Idaho Sen. Mike Crapo and Washington Sen. Maria Cantwell say a federal agency has been delaying for nearly a year its approval of a new American Viticulture Area taking in the wine-grape growing and production area in the Lewis-Clark Valley, including parts of four north-central Idaho counties and three counties in eastern Washington. With this year’s cut-off for bottling the wine approaching, Crapo, a Republican, and Cantwell, a Democrat, have written a letter to the agency strongly urging approval of the new AVA area by April 20, to avoid a “major setback for economic development in the region.”
Past designations of new viticulture areas have taken seven months to process, the two senators said, but the Lewis-Clark Valley’s petition has been sitting at the Treasury Department’s Alcohol and Tobacco Tax and Trade Bureau for 358 days.
The counties affected are parts of Nez Perce, Clearwater, Latah and Lewis County in Idaho and Asotin, Garfield and Whitman County in Washington.

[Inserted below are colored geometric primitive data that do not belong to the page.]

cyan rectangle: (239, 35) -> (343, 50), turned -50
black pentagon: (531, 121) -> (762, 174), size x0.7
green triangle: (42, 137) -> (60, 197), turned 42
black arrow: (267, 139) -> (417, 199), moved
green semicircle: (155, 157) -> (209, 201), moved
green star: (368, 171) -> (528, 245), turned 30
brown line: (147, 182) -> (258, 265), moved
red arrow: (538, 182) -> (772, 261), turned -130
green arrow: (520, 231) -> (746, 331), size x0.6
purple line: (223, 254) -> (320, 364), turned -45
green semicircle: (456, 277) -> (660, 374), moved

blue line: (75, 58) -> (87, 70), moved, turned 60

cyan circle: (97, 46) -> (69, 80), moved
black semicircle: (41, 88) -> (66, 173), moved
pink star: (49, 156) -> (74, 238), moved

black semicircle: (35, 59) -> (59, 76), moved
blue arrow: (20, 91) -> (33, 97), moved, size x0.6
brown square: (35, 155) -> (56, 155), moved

The Lewis-Clark Valley Wine Alliance, a group of wine grape growers, wineries, and economic development and tourism organizations, has worked since 2009 with community stakeholders and federal agency to get the designation for the area, the two senators said. An AVA designation recognizes a wine-grape growing and production area that is distinguished for its unique geography and climate.
Moya Dolsby, executive director of the Idaho Wine Commission, said, "The proposed Lewis-Clark Valley AVA has a distinct terroir encompassing over 300,000 acres in which 81 acres are made up of vineyards. The potential economic impact of the AVA could provide a great boost to the local economy, in addition to shining a light on the high quality wines coming from this region.”
Washington State Wine Commission President Steve Warner said, “The Lewis-Clark Valley AVA will be Washington State’s 14th AVA and is important to the continued strong growth of the Washington State wine industry,” which he said contributes more than five billion dollars in economic impact to the state and supports more than 25,000 jobs.
The agency issued a proposed rule on the designation on April 13, 2015, and opened it up for public comment through June 15, 2015. It then opened a second comment period on a proposal to consider a modification regarding realignment of the neighboring Columbia Valley AVA. That second comment period closed Nov. 27, 2015; comments during both periods were overwhelmingly supportive, the two senators said.